MIRI recently blogged about the workshop paper that I presented at AAAI.
My abstract:
Hypothetical “value learning” AIs learn human values and then try to act according to those values. The design of such AIs, however, is hampered by the fact that there exists no satisfactory definition of what exactly human values are. After arguing that the standard concept of preference is insufficient as a definition, I draw on reinforcement learning theory, emotion research, and moral psychology to offer an alternative definition. In this definition, human values are conceptualized as mental representations that encode the brain’s value function (in the reinforcement learning sense) by being imbued with a context-sensitive affective gloss. I finish with a discussion of the implications that this hypothesis has on the design of value learners.
Their summary:
Economic treatments of agency standardly assume that preferences encode some consistent ordering over world-states revealed in agents’ choices. Real-world preferences, however, have structure that is not always captured in economic models. A person can have conflicting preferences about whether to study for an exam, for example, and the choice they end up making may depend on complex, context-sensitive psychological dynamics, rather than on a simple comparison of two numbers representing how much one wants to study or not study.

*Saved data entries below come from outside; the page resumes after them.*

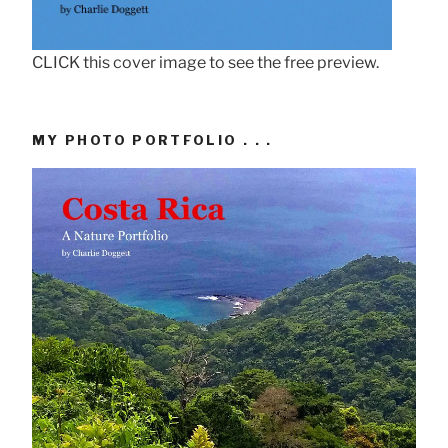
CLICK this cover image to see the free preview.
MY PHOTO PORTFOLIO . . .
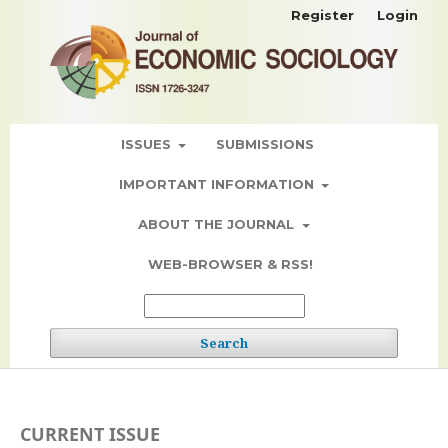
Register
Login
ISSUES
SUBMISSIONS
IMPORTANT INFORMATION
ABOUT THE JOURNAL
WEB-BROWSER & RSS!
Search
CURRENT ISSUE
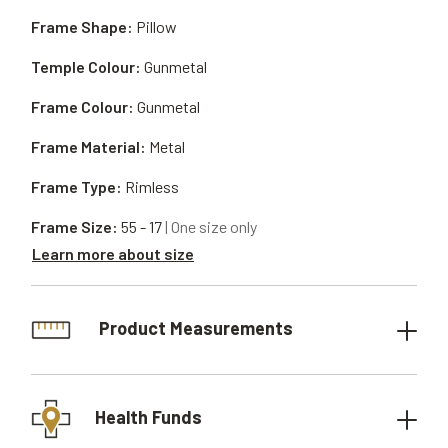
Frame Shape:
Pillow
Temple Colour:
Gunmetal
Frame Colour:
Gunmetal
Frame Material:
Metal
Frame Type:
Rimless
Frame Size:
55 - 17
| One size only
Learn more about size
Product Measurements
Health Funds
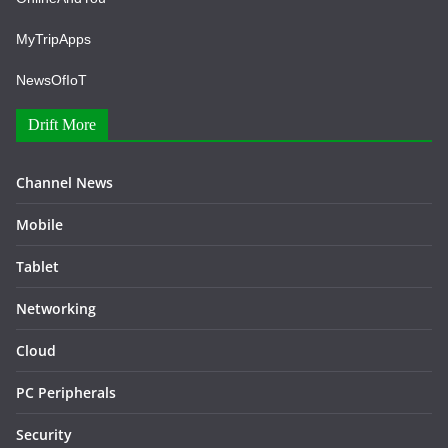
MyTripApps
NewsOfIoT
Drift More
Channel News
Mobile
Tablet
Networking
Cloud
PC Peripherals
Security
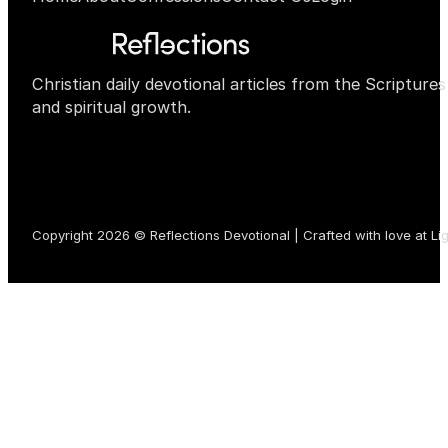
Christian daily devotional articles from the Scripture
and spiritual growth.
Copyright 2026 © Reflections Devotional | Crafted with love at
Li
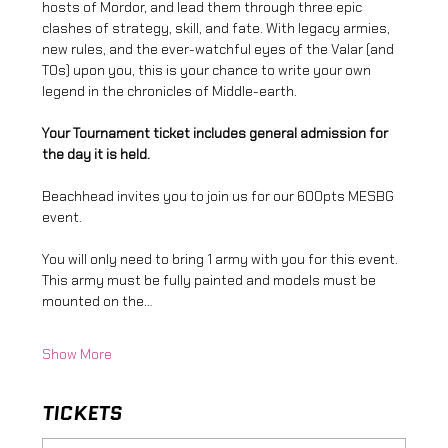
hosts of Mordor, and lead them through three epic 
clashes of strategy, skill, and fate. With legacy armies, 
new rules, and the ever-watchful eyes of the Valar (and 
TOs) upon you, this is your chance to write your own 
legend in the chronicles of Middle-earth.
Your Tournament ticket includes general admission for 
the day it is held.
Beachhead invites you to join us for our 600pts MESBG 
event.
You will only need to bring 1 army with you for this event. 
This army must be fully painted and models must be 
mounted on the…
Show More
TICKETS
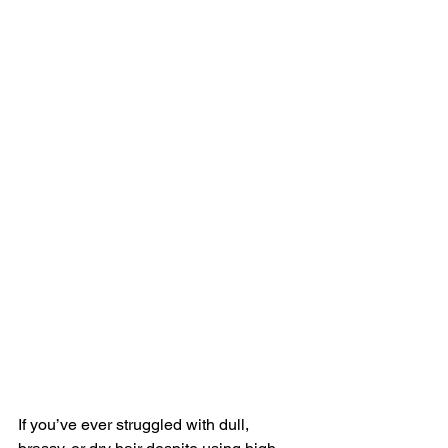
If you’ve ever struggled with dull, 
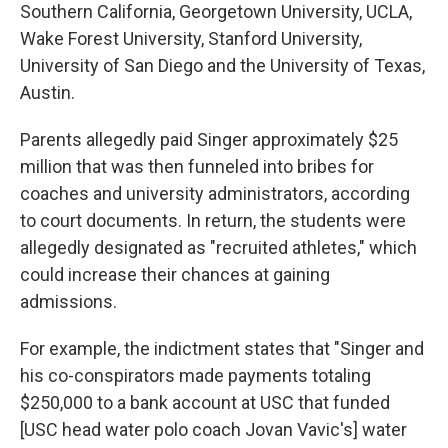
Southern California, Georgetown University, UCLA,
Wake Forest University, Stanford University,
University of San Diego and the University of Texas,
Austin.
Parents allegedly paid Singer approximately $25
million that was then funneled into bribes for
coaches and university administrators, according
to court documents. In return, the students were
allegedly designated as "recruited athletes," which
could increase their chances at gaining
admissions.
For example, the indictment states that "Singer and
his co-conspirators made payments totaling
$250,000 to a bank account at USC that funded
[USC head water polo coach Jovan Vavic's] water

Sotala argues that our preferences are better understood in terms of evolutionary theory and reinforcement learning. Humans evolved to pursue activities that are likely to lead to certain outcomes — outcomes that tended to improve our ancestors’ fitness. We prefer those outcomes, even if they no longer actually maximize fitness; and we also prefer events that we have learned tend to produce such outcomes.

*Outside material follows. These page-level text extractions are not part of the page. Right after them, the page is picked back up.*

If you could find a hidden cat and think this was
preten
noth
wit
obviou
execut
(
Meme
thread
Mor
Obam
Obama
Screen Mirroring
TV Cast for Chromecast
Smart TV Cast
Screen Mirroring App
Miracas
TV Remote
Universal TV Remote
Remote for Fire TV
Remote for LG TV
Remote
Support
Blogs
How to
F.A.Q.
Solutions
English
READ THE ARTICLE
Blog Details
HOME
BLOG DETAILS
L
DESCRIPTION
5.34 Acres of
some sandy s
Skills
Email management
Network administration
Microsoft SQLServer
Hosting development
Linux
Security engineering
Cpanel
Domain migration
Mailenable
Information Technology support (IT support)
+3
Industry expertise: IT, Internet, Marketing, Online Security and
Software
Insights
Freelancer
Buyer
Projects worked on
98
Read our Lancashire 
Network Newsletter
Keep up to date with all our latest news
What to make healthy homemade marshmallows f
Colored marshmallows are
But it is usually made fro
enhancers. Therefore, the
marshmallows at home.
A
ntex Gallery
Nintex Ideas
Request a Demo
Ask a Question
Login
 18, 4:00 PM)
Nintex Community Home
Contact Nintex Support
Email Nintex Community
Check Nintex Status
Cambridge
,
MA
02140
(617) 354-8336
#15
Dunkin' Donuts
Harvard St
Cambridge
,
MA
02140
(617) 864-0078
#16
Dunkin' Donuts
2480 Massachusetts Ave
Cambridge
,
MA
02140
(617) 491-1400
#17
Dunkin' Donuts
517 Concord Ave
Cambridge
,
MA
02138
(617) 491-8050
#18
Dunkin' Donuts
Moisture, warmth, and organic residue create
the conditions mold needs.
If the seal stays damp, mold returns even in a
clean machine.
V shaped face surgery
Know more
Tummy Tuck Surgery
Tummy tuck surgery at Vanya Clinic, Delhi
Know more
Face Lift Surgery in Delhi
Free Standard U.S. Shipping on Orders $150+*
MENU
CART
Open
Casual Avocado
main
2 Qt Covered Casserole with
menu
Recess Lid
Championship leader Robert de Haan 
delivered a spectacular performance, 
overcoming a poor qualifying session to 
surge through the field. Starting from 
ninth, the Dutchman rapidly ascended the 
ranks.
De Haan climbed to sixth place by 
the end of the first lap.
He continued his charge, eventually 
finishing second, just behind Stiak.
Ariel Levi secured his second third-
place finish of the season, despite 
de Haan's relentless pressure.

Affect and emotion, on Sotala’s account, psychologically mediate our preferences. We enjoy and desire states that are highly rewarding in our evolved reward function. Over time, we also learn to enjoy and desire states that seem likely to lead to high-reward states. On this view, our preferences function to group together events that lead on expectation to similarly rewarding outcomes for similar reasons; and over our lifetimes we come to inherently value states that lead to high reward, instead of just valuing such states instrumentally. Rather than directly mapping onto our rewards, our preferences map onto our expectation of rewards.
Sotala proposes that value learning systems informed by this model of human psychology could more reliably reconstruct human values. On this model, for example, we can expect human preferences to change as we find new ways to move toward high-reward states. New experiences can change which states my emotions categorize as “likely to lead to reward,” and they can thereby modify which states I enjoy and desire. Value learning systems that take these facts about humans’ psychological dynamics into account may be better equipped to take our likely future preferences into account, rather than optimizing for our current preferences alone.
Would be curious to hear whether anyone here has any thoughts. This is basically a "putting rough ideas together and seeing if they make any sense" kind of paper, aimed at clarifying the hypothesis and seeing whether others kind find any obvious holes in it, rather than being at the stage of a serious scientific theory yet.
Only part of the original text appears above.